The Federal Food, Drug, and Cosmetic Act was enacted in 1938 following the sulfanilamide disaster that killed over 100 people. It established the FDA's authority to regulate the safety of food, drugs, devices, and cosmetics in the United States. The Act defines "cosmetic" as articles intended to be applied to the human body for cleansing, beautifying, promoting attractiveness, or altering the appearance.

For cosmetics specifically, the original FD&C Act was remarkably permissive compared to other product categories — it did not require pre-market approval, facility registration, or product listing. The primary prohibitions were against adulteration (containing harmful substances) and misbranding (false or misleading labeling).
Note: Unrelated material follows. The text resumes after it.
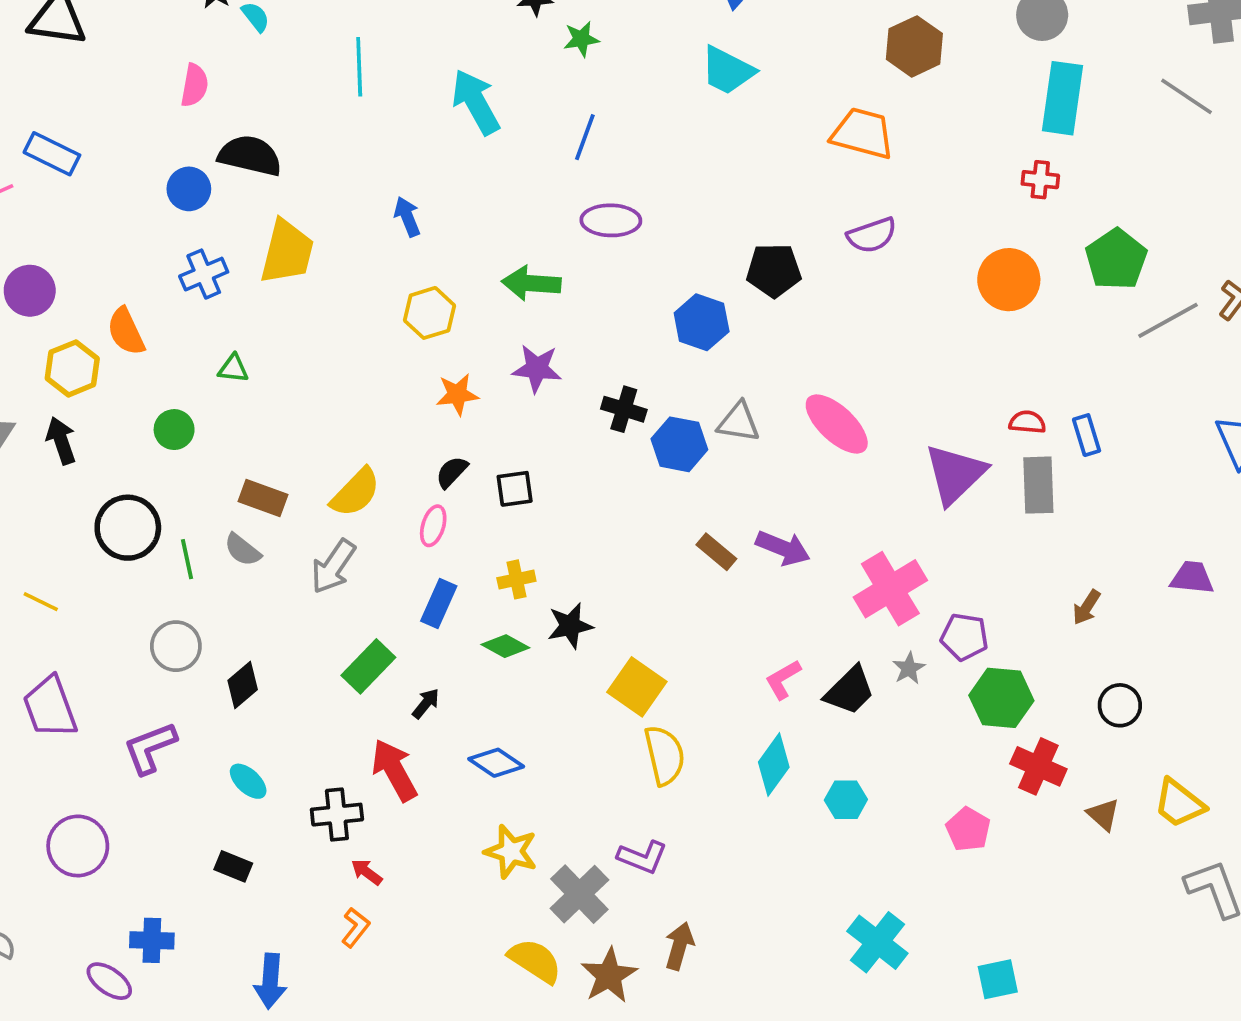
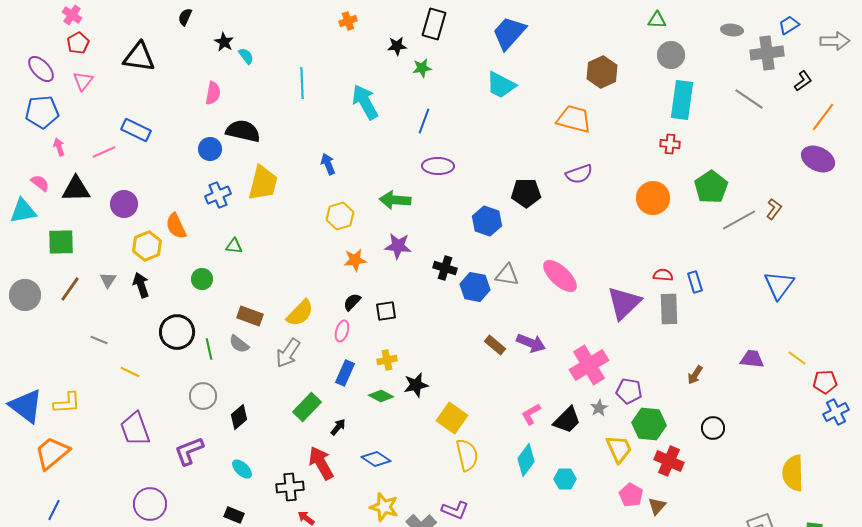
yellow trapezoid: (1179, 803) -> (619, 449), moved, turned -152
brown triangle: (1103, 815) -> (657, 506), moved, turned 30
The Modernization of Cosmetics Regulation Act (MoCRA), enacted in December 2022 as an amendment to the FD&C Act, addressed this regulatory gap by adding new Sections 607 through 616 to the Act. These sections establish the modern regulatory framework including facility registration, product listing, safety substantiation, adverse event reporting, and GMP requirements.

The FD&C Act is codified primarily in Title 21 of the United States Code, and FDA's implementing regulations are found in Title 21 of the Code of Federal Regulations (21 CFR), with cosmetics-specific regulations in Parts 700-740.